Already, you see, that pop stuff was on his mind. Throughout all these years he’d carried on writing songs on this piano or guitar at home, occasionally playing them to friends. When synthesizers started being used by lots of pop groups at the beginning of the 1980s he even popped into an electrical shop on the Kings Road near where he lived to get some bits and pieces for his synthesizer. There he got chatting to a bloke called Chris, who, funnily enough, has a story of his own. . .
Quote from Neil at Smash Hits magazine
“I’ll always remember sitting in the bowels of the Chief Hydra, where they had this funny thing called a Television, and on the TV was Top Of The Pops. And I remember watching Cilia Black signing You Are My World and I use to thing how fab she was. I’ve always been a big fan of Cilia of course.”
Hidden Secrets about Neil
This information, based on Western and Chinese astrology and Chinese face reading, was published in an unknown magazine
Neil Tennant. Sun Sign – Cancer. Born in the Chinese year of The Horse In The Clouds.

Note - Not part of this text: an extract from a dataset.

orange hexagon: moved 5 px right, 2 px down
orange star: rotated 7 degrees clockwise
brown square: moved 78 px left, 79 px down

As a Cancerian born mid-cycle, Neil is hard working sensitive and devious. As a Horse In The Clouds he is also very, very ambitious. He gets things done even if it means bullying Chris, but sometimes he manipulates people just for fun – the cad. It’s hunky dory at the moment but he’d better watch out – Horse In The Clouds people often find things going wrong when they reach their 40s.As a horse,
Neil attracts people easily but finds it hard to trust them. And as a Cancerian, beneath that cool exterior he’s a mass of insecurities and jealousies. He’ll hold back from commitment for as long as he can because when he falls in love he falls hard and it hurts. Coincidentally, here is N. Tennant on love: “Wake Up is about unrequited love, which is a very frustrating thing. It’s like a dream or even a nightmare almost. You wish you weren’t in love with them.

” Sob!Face – A bucket shaped face indicates real highs and lows of fortune and a tendency to be gloomy! Sign of someone who needs praise to feed a large ego and who also holds back in his relationships.

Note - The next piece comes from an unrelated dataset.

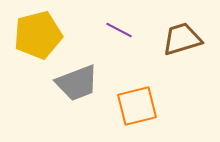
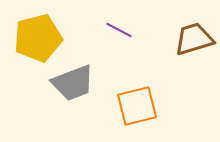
yellow pentagon: moved 3 px down
brown trapezoid: moved 12 px right
gray trapezoid: moved 4 px left
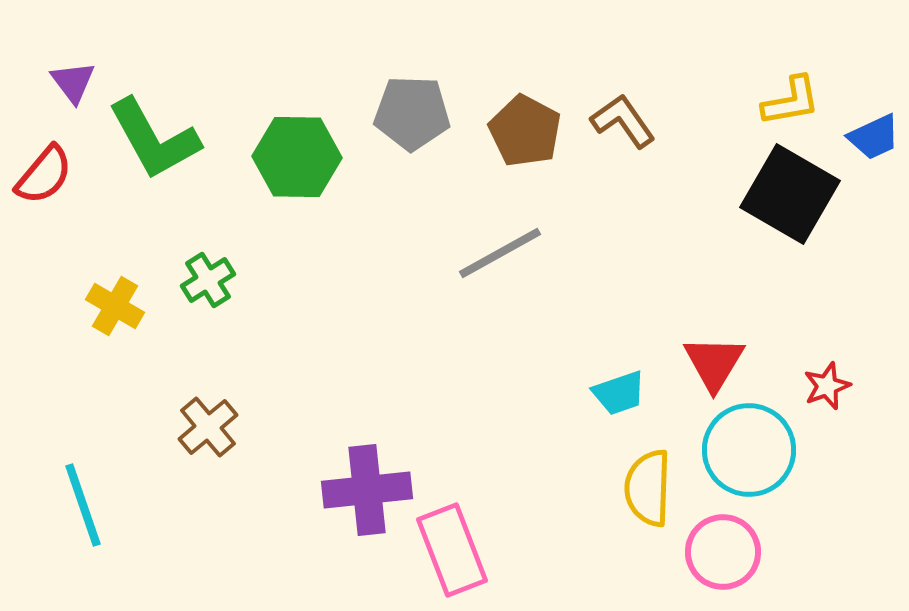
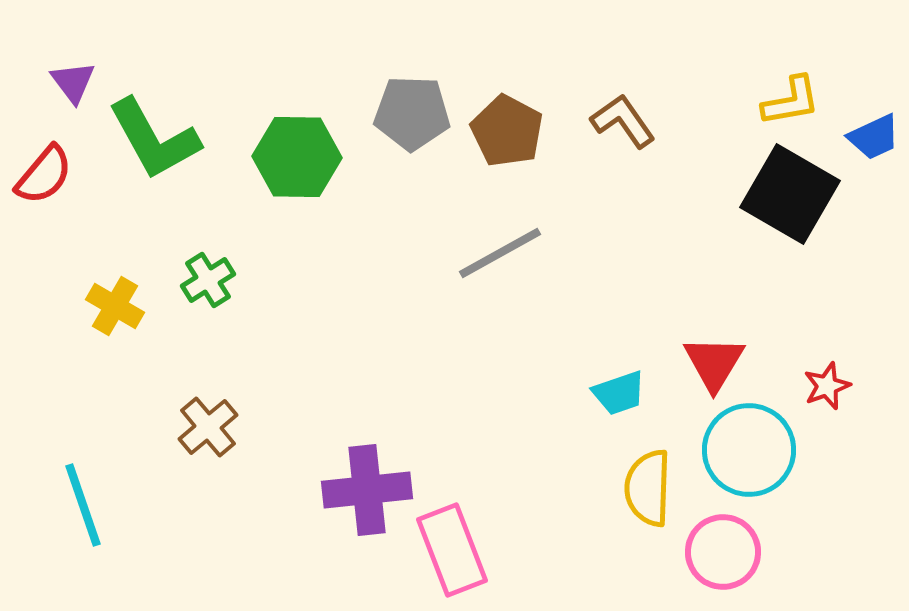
brown pentagon: moved 18 px left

Eyes – Triangular eyes mean that he dislikes people who disagree with him and he can use people for his own ambitious ends. The hollows at the edges of his eyes shows a cynicism about love. (“I love you, you pay my rent.”?)
Nose – Thin nostrils like Napoleon’s show an adventurous spirit. But they can also mean a lonely middle age – another warning that he should value his friends.
Mouth – It’s thick! He has red lips! It’s a well defined triangular shape! He’s passionate! And emotionally changeable!
Ears – They stick out, which indicate a tendency to be mistaken for the FA cup, and a need a need to slog for success. They’re long which shows canniness and the dainty pointed tips show he’s stubborn.
Chin – His chin is flat! Ooo-er, yet another sign that he may have problems later on in life. “Wait until tomorrow and there’s still no guarantee.” Precisely!